Sound like anyone you know?
In addition to some articles that recently caught my eye and are linked below, I wanted to extend a couple fun challenges based on my observations here at school and based on research from the incredible book, The Emotional Lives of Teenagers by Lisa Damour.
Challenge #1: Parents of BOYS. Did you know that although boys and girls express a similar range of emotions in very early life, boys experience a drastic “narrowing of emotional repertoire?” The study cited on page 40 in The Emotional Lives of Teenagers states, “between preschool and the end of first grade, boys’ expressions of sadness and anxiety dropped by 50 percent.. “ Please note this narrowing of emotional repertoire does not mean boys are not feeling sad or anxious, it simply means they are not expressing it. So my question is, where do these emotions go? How do boys express emotions such as sadness or anxiety if not verbally or through facial expressions? My suspicion is that both sadness and anxiety tend to be expressed through the outward lens of anger, restlessness, hyper excitement, grouchiness and any other host of emotions. So my challenge to parents (looking at you Dads), is to occasionally work on your own expressions of sadness and anxiety/worry and to verbalize it to your 13 year old sons. Here are some examples in case this feels awkward to you.
“I’ve just been a little down lately. Some things are not going great at work.”
“I’ve been feeling kinda worried lately about your grandma and her health.”
“Sometimes I think about work and things that need to get done at the house and it feels overwhelming to me.”
A bonus challenge would be to then talk about how you manage feelings of sadness and anxiety. Try to point out not only the action based coping strategies (go for a jog, play guitar, watch TV as a distraction) but also that you sometimes express those feelings and talk to someone about them. Boys need to hear that it is ok to talk to a friend or family member about their feelings. It is ok to express feelings.
Challenge #2: Parents of GIRLS. In the same chapter of The Emotional Lives of Teenagers just a few turns away on page 43, Damour talks about how we tend to ask boys more about learning-related topics and girls more about interactions with classmates and teachers. Of course there is nothing wrong with wanting to know who your daughter sat with at lunch or how the dynamics are playing out in that CMA small group. My curiosity is simply, are we inadvertently telling girls that relationships, friendships, and getting along with others is vastly more important than academic exploration? So many girls struggle with anxious feelings related to peer relations - what if we are (very accidentally) contributing to that? The next time your daughter comes home from school or you are driving her to an activity, maybe try one of these questions.
“What unit are you studying in Science right now? What are you curious about with that topic?”
“Has your dystopian book in ELA sparked any curiosity about current events, politics, or things currently going on in our world?”
“What concepts are you tackling in Math right now? What works best for your learning when you are presented with a new Math unit?”

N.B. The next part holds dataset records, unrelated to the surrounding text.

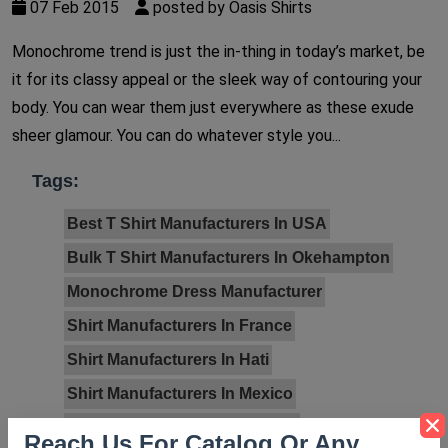
07 Feb 2015
posted by Oasis Shirts
Monochrome trend is just the in-thing in today’s market, be
it for its classy appeal or the sleek way of contouring your
body. You can wear them just everywhere as these exude
sheer glamour. You can do whatever style you...
Tags:
Best T Shirt Manufacturers In USA
Bulk T Shirt Manufacturers In Okehampton
Monochrome Dress Manufacturer
Shirt Manufacturers In France
Shirt Manufacturers In Hati
Shirt Manufacturers In Mexico
Shirt Manufacturers In Norway
Reach Us For Catalog Or Any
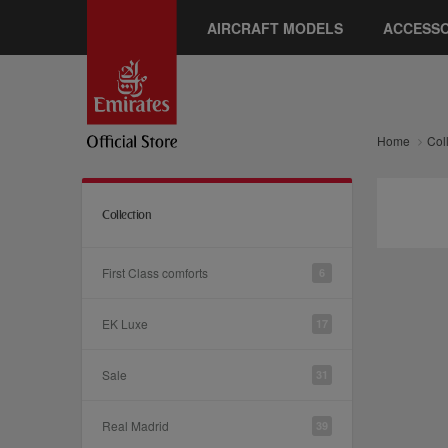
AIRCRAFT MODELS
ACCESSO
Home
Col
Collection
First Class comforts
6
EK Luxe
17
Sale
31
Real Madrid
39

You are raising a young adult within the much larger context of a complicated world. There will of course be gender based influences that impact both your parenting decisions and your child's experience of school, friendships, and emotional expression and regulation. The challenge is simply to be aware of those gender based influences and recognize when they are helpful and when they perhaps need to be challenged or at least poked.
Articles (below) that have caught my eye:
What I'm reading over Spring Break:
The President's Wife by Tracy Enerson Wood. Full disclosure: This is not a social-emotional book or a parenting book. It is historical fiction "fluff" and just sounded interesting. We all need an escape from the every day, right?